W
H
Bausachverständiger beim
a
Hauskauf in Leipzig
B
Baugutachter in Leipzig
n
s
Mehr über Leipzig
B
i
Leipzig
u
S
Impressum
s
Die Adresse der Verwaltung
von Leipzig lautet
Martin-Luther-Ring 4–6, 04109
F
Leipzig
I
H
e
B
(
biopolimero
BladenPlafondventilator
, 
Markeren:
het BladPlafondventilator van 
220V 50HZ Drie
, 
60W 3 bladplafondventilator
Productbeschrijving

◇ ◇ ◇ ◇ ◇

## TASK
The data above should be reproduced in full and exactly.

## EXERCISE OUTPUT
W
H
Bausachverständiger beim
a
Hauskauf in Leipzig
B
Baugutachter in Leipzig
n
s
Mehr über Leipzig
B
i
Leipzig
u
S
Impressum
s
Die Adresse der Verwaltung
von Leipzig lautet
Martin-Luther-Ring 4–6, 04109
F
Leipzig
I
H
e
B
(
biopolimero
BladenPlafondventilator
, 
Markeren:
het BladPlafondventilator van 
220V 50HZ Drie
, 
60W 3 bladplafondventilator
Productbeschrijving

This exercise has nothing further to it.